Krakatoa was an island the size of Manhattan in the Pacific. On a Monday morning that must have seemed like any other, a series of powerful volcano eruptions occurred in 1883. It blew so much tephra (magna, rock and ash) into the air that it looked like a nuclear bomb had exploded. It had the force of 150 megatons of TNT. The airwave traveling at the speed of sound, traveled all around the world, bouncing back and forth seven times. The audible sounds traveled further than any sound in recorded history.
The magna, ash, and rock reached up 4 miles and then plummeted down into the ocean causing a tsunami 130 feet high.
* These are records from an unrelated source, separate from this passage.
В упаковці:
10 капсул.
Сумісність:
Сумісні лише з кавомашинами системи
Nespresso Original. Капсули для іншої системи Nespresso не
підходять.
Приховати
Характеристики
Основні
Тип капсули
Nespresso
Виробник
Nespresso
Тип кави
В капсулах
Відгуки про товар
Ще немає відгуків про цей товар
The wave hit Java and Sumatra, taking whole villages and killing over 40,000 people.
The residue of sulfuric-acid stayed in the stratosphere for several years causing what was called "Bishop's Rings" around the sun with brilliant red color.
An officer on an American ship recorded in his logbook that "a heavy black cloud was rising up from Krakatau Island...with the wind increasing to a hurricane, gradually it grew dark until it was midnight at noon, with a heavy shower of ash that grew so thick it was difficult to breathe and it had a strong smell of sulfur...all expecting that the last days of the earth had come!"
Storms come upon us all. Some come suddenly without warning as it did in Japan and sometimes it comes with warning like our friends on the East Coast. Hopefully, one has time to prepare but often there is no time. When such tragedy is felt it is as if it is midnight at noon for a very long time.